Depois de um período de profundíssima reflexão, em que se assimilou convenientemente as sugestões e os contributos dos nossos estimados leitores, regresso à carga com o Prémio Nobel da Ciência Política. A lista que se segue resulta de um processo de encurtamento que obedeceu aos critérios da originalidade dos contributos, influência na área científica e continuidade da obra. Foi assim que se encurtou a lista anterior. Infelizmente, a comissão do Cachimbo encarregue desta coisa não aceitou a ideia sugerida de se fazer uma lista equivalente só com nomes portugueses (por considerar que seria uma lista reduzida a zero), também continuou a recusar a inclusão de autores defuntos e, por fim, insistiu numa distinção razoável entre ciência e jornalismo. Seja como for, a comissão Nobel do Cachimbo está ainda aberta a novas sugestões, desde que sejam inequivocamente relevantes. Não se trata, portanto, de uma lista fechada.

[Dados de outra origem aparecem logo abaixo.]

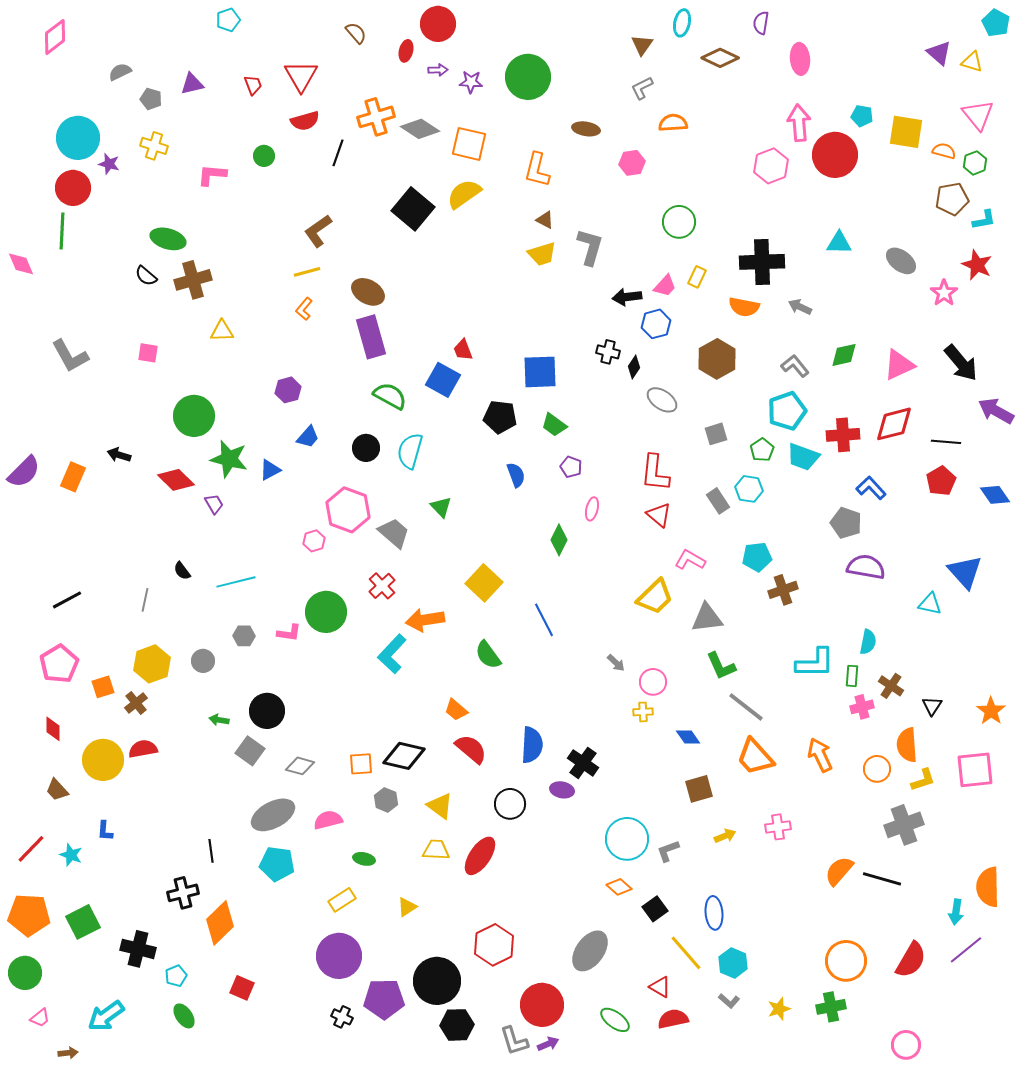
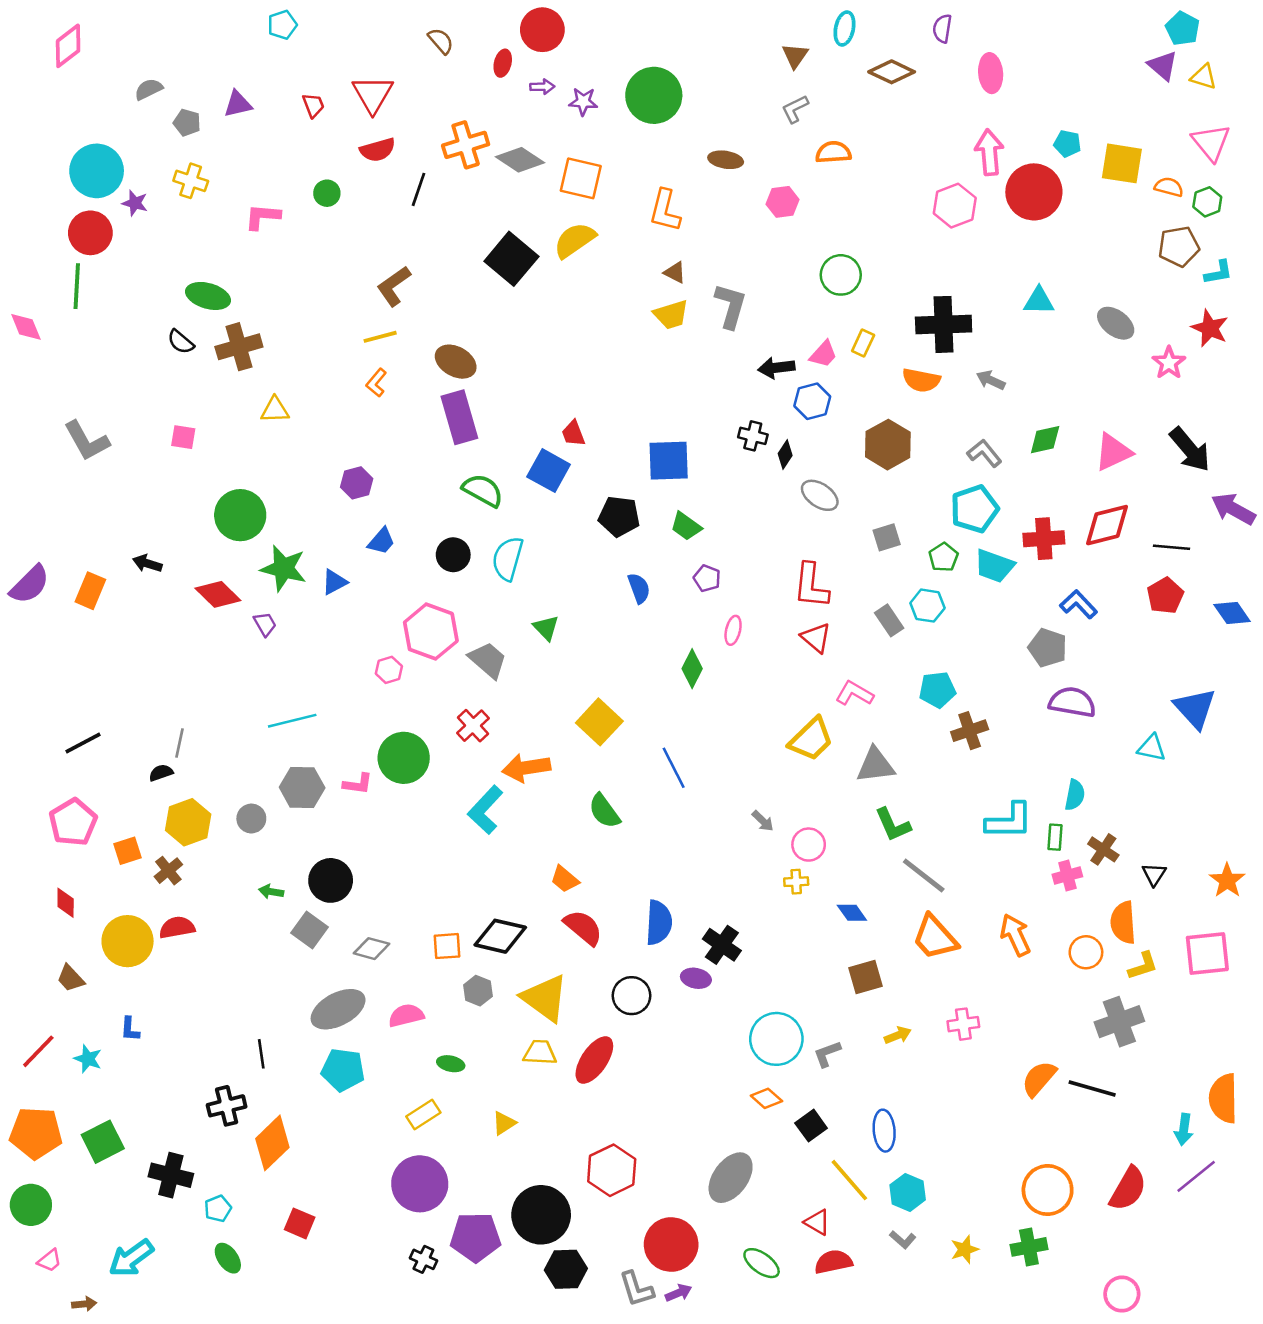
cyan pentagon: (996, 23) -> (1183, 28), moved
black semicircle: (182, 571) -> (161, 773), moved, turned 108
gray hexagon: (244, 636) -> (302, 788), size x1.6
yellow triangle: (440, 806) -> (545, 998), size x1.5

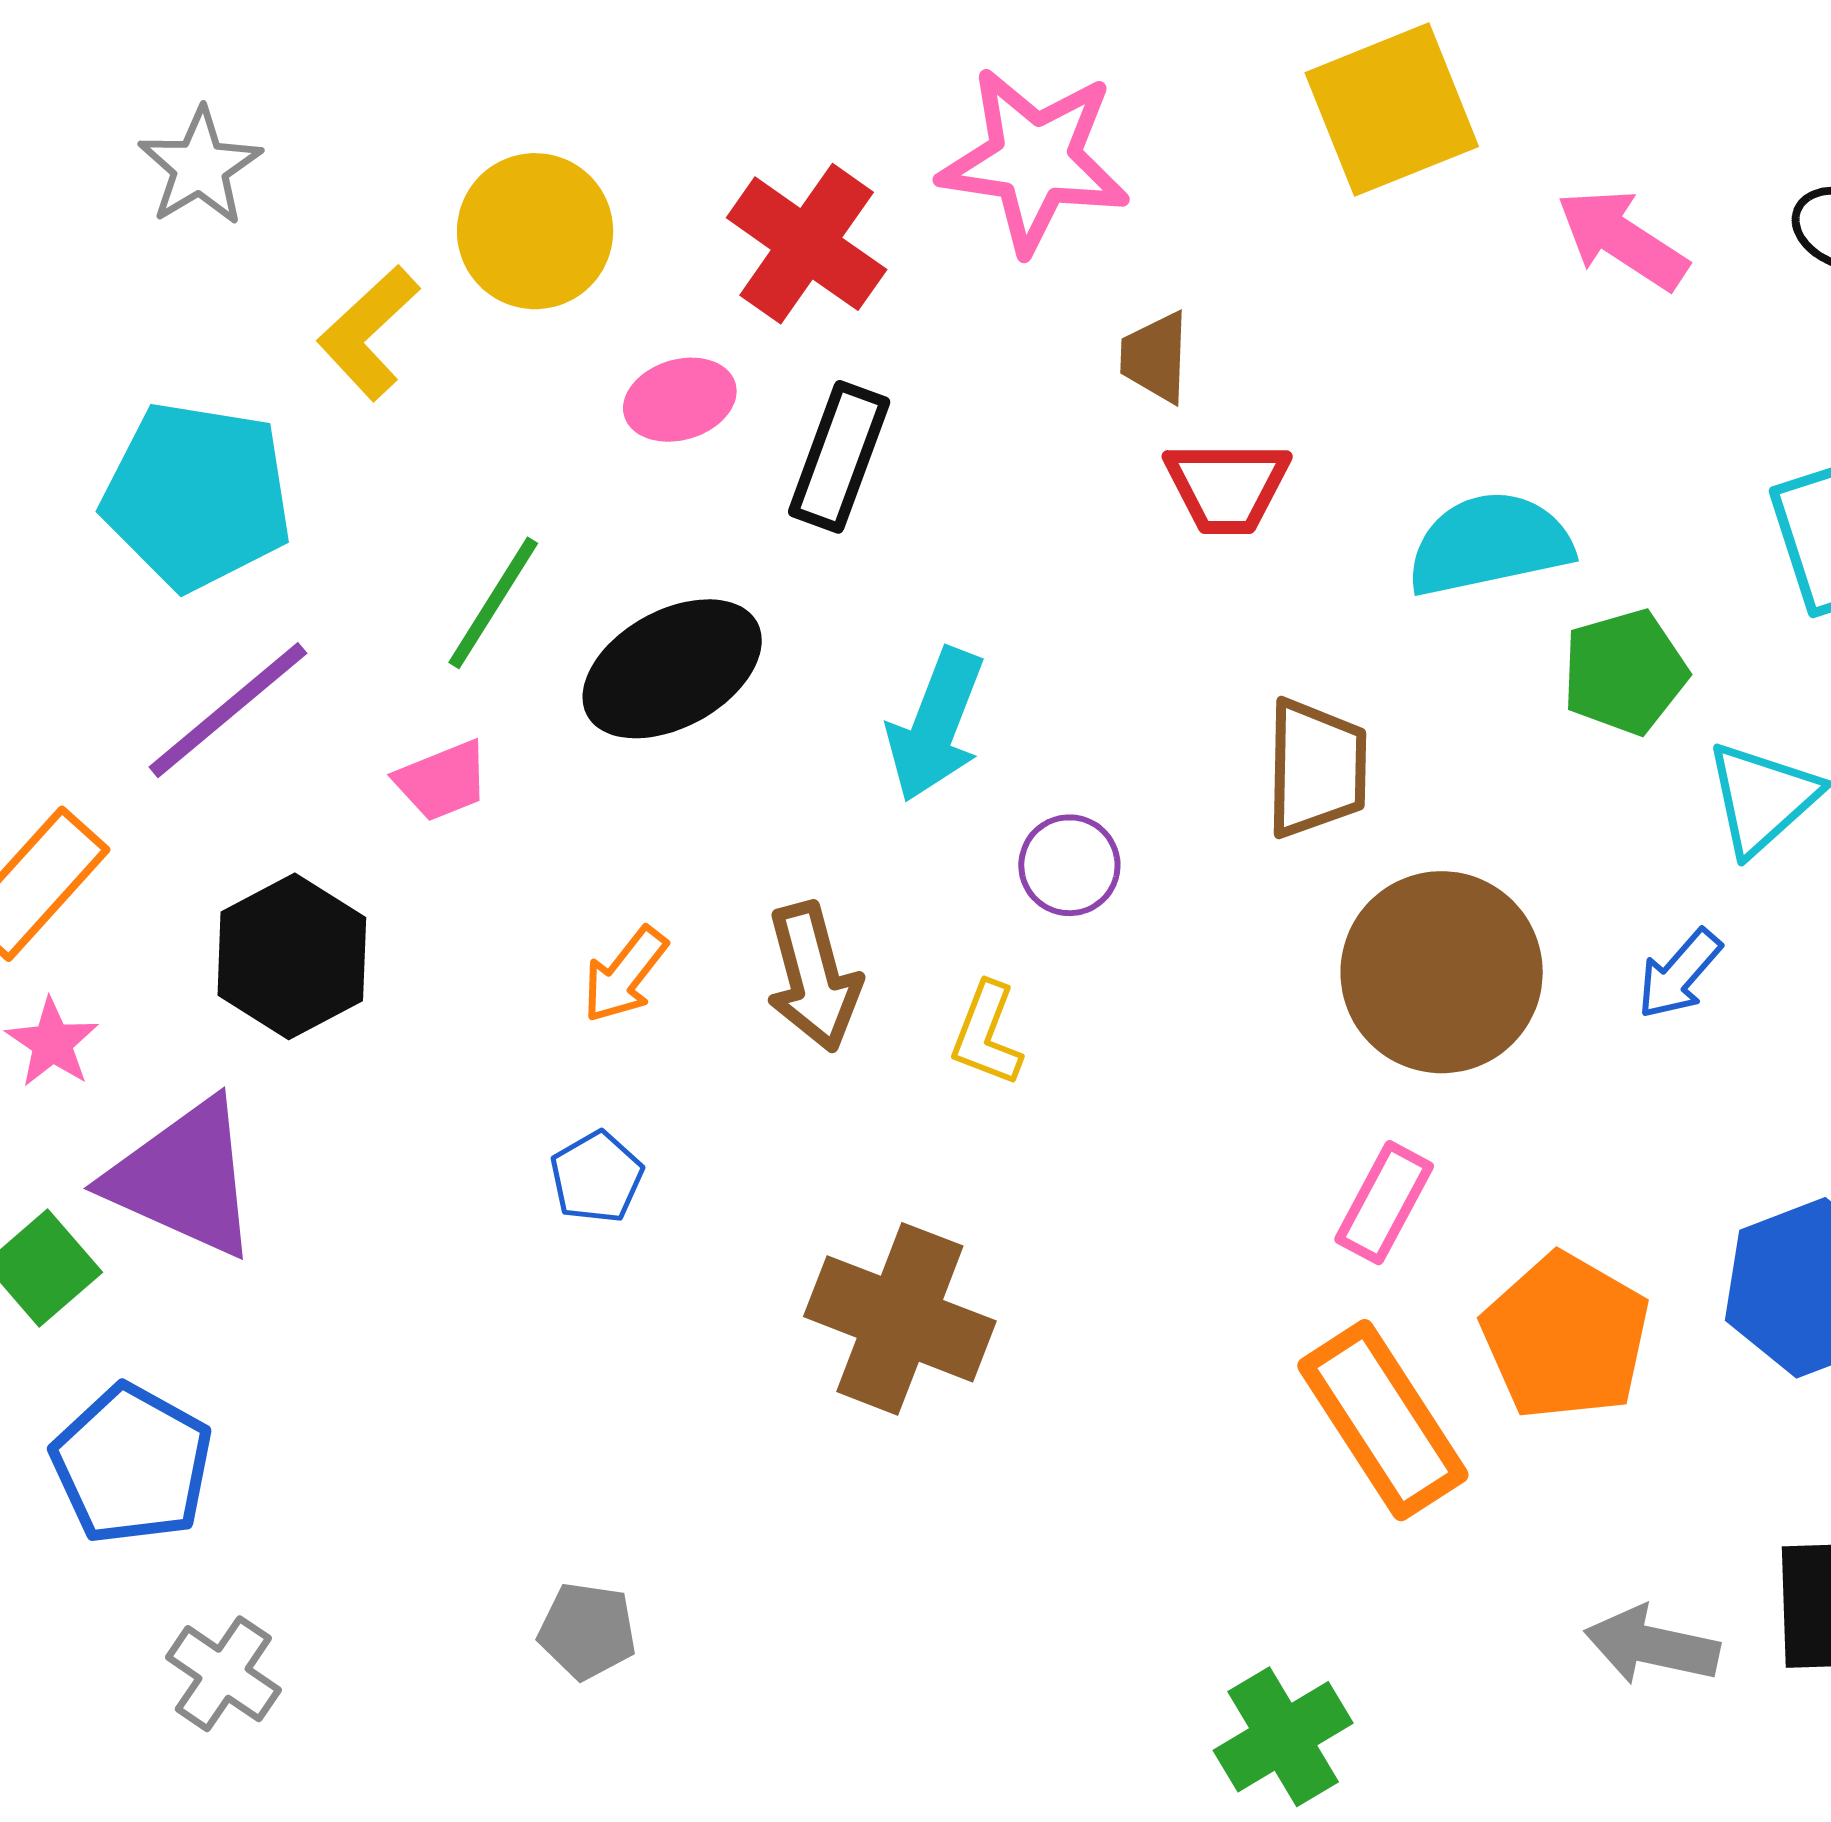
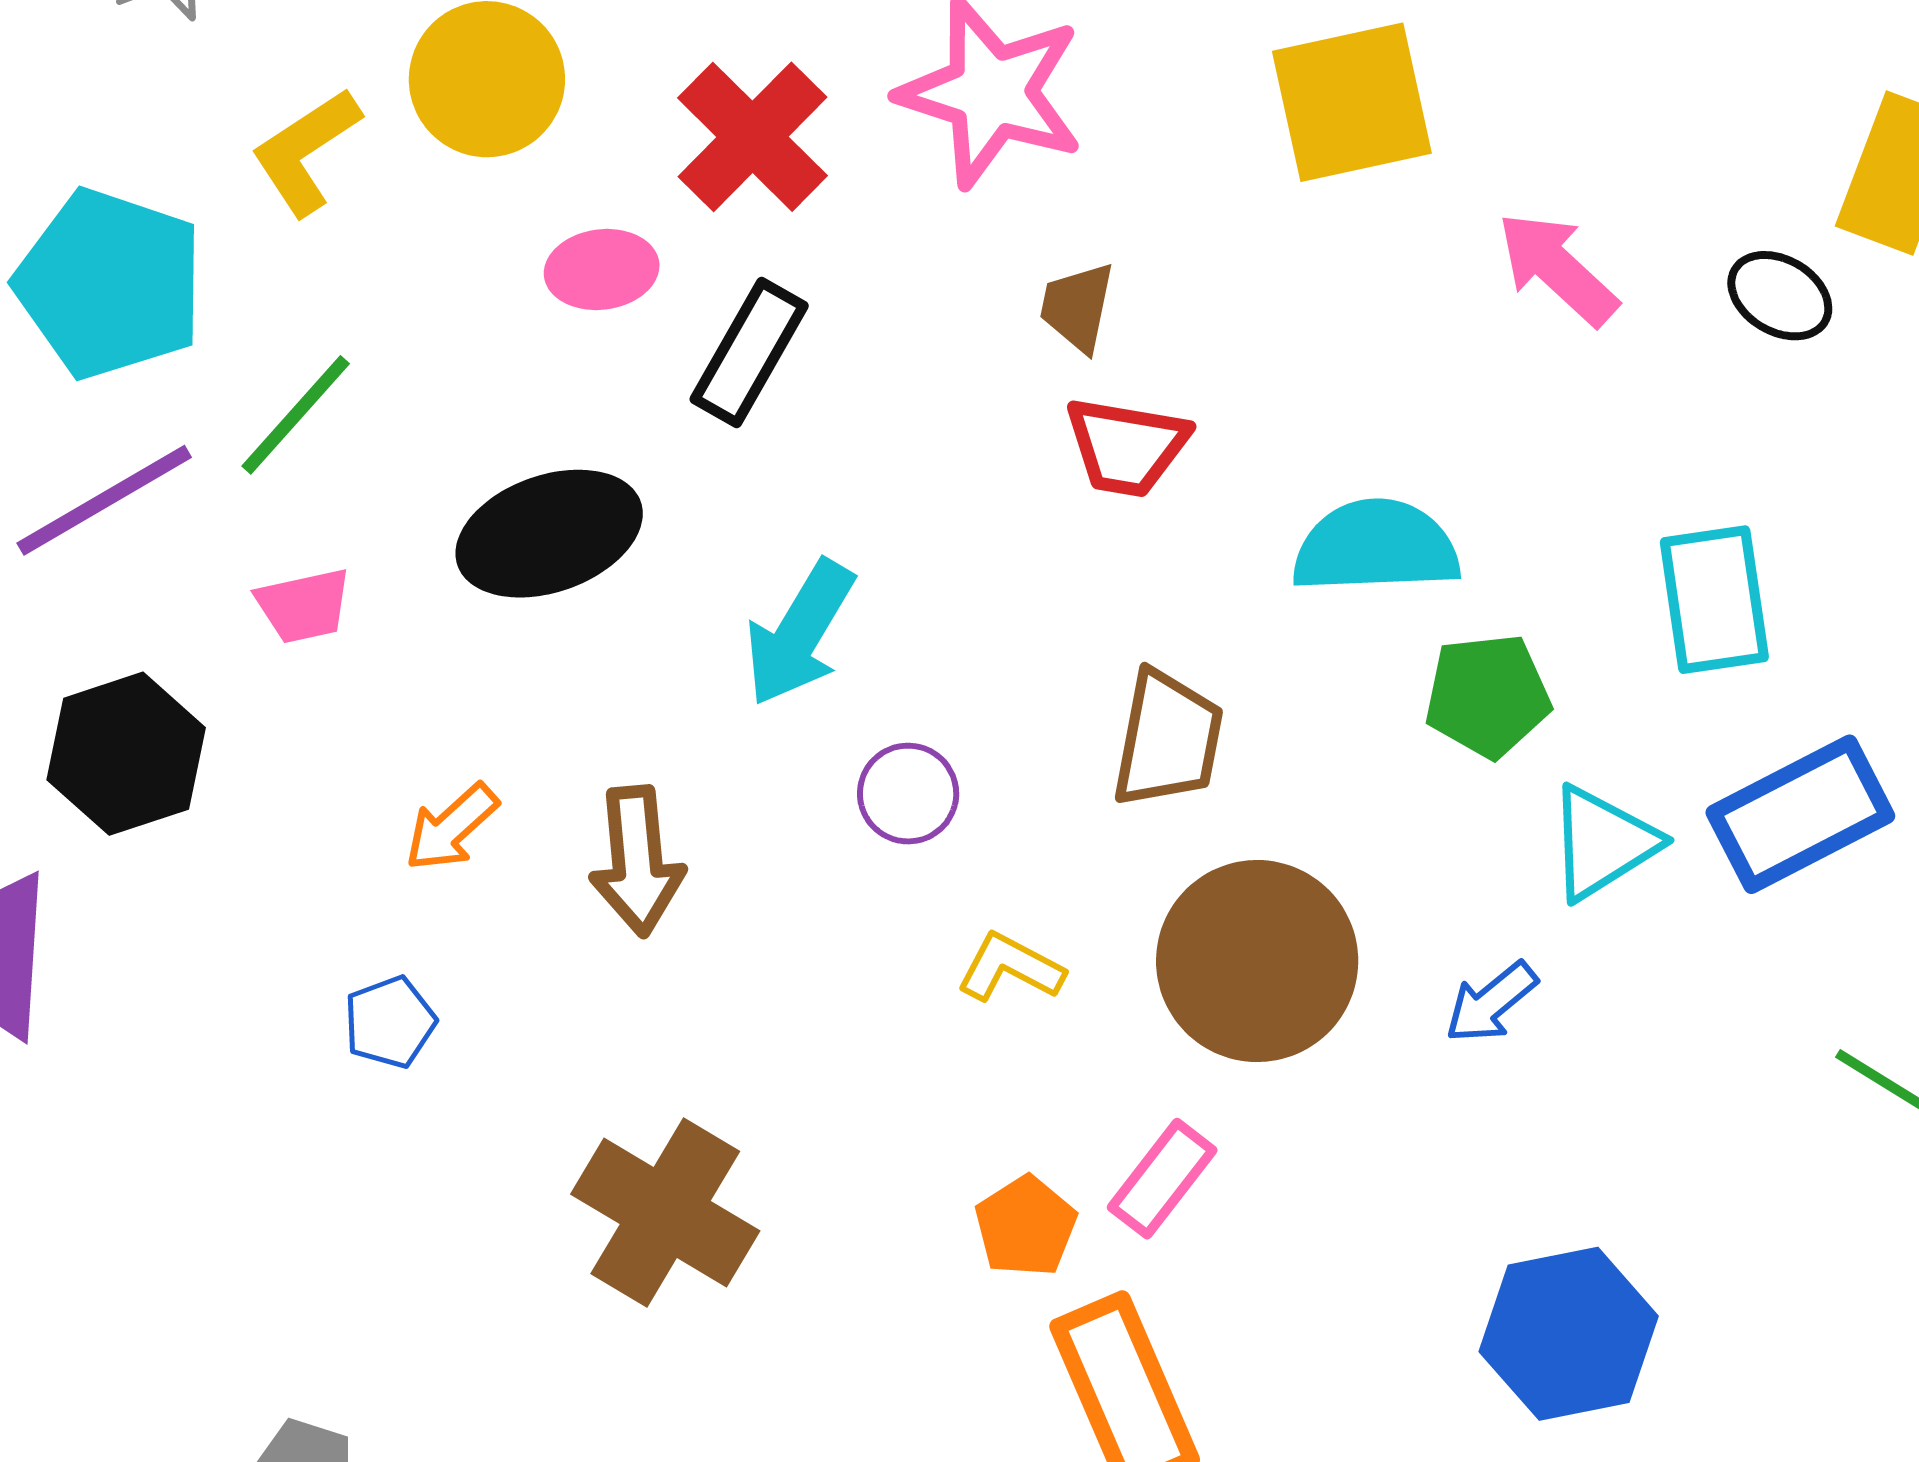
green line: (493, 603) -> (296, 415), moved
yellow L-shape: (987, 1034) -> (1010, 968), moved, turned 87
orange pentagon: (1566, 1337) -> (1026, 1226), moved, size x0.6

Dito isto, aqui vai a lista de candidatos:
- Robert Dahl
- Samuel Huntington
- Jürgen Habermas
- Charles Taylor
- Harvey Mansfield
- Samuel Huntington
- Jürgen Habermas
- Charles Taylor
- Harvey Mansfield
- David Easton
- Marcel Gauchet
- Henry Kissinger
- Arend Lijphart
- Quentin Skinner
- Marcel Gauchet
- Henry Kissinger
- Arend Lijphart
- Quentin Skinner
Para qual destes candidatos vai a sua preferência?


9 comentários:
Se quiserem tirar dali o Lijphart, é um favor que me fazem
e a mim
Não sei o que quer dizer da ausência de Voegelin e Strauss...
O Corcunda
O corcunda não sabe o que dizer porque não lê com atenção. Já disse não sei quantas vezes que os autores defuntos não foram incluídos. Como se faz no Prémio Nobel.
Eliminar o "quer" ou d do "da" da frase anterior, e dá o que eu queria escrever.
O Corcunda
Ora aí está uma distinção bem injusta...
Espero que não seja como na Academia, em que esperam que a rapaziada morra para terem desculpa.
O Corcunda
O mundo é assim... injusto
Michael Sandel?
Choca-me que um blog tão declaramente conservador não considere Fukuyama para a shortlist.
Mas afinal o Bush andou a invadir metade do médio oriente para quê?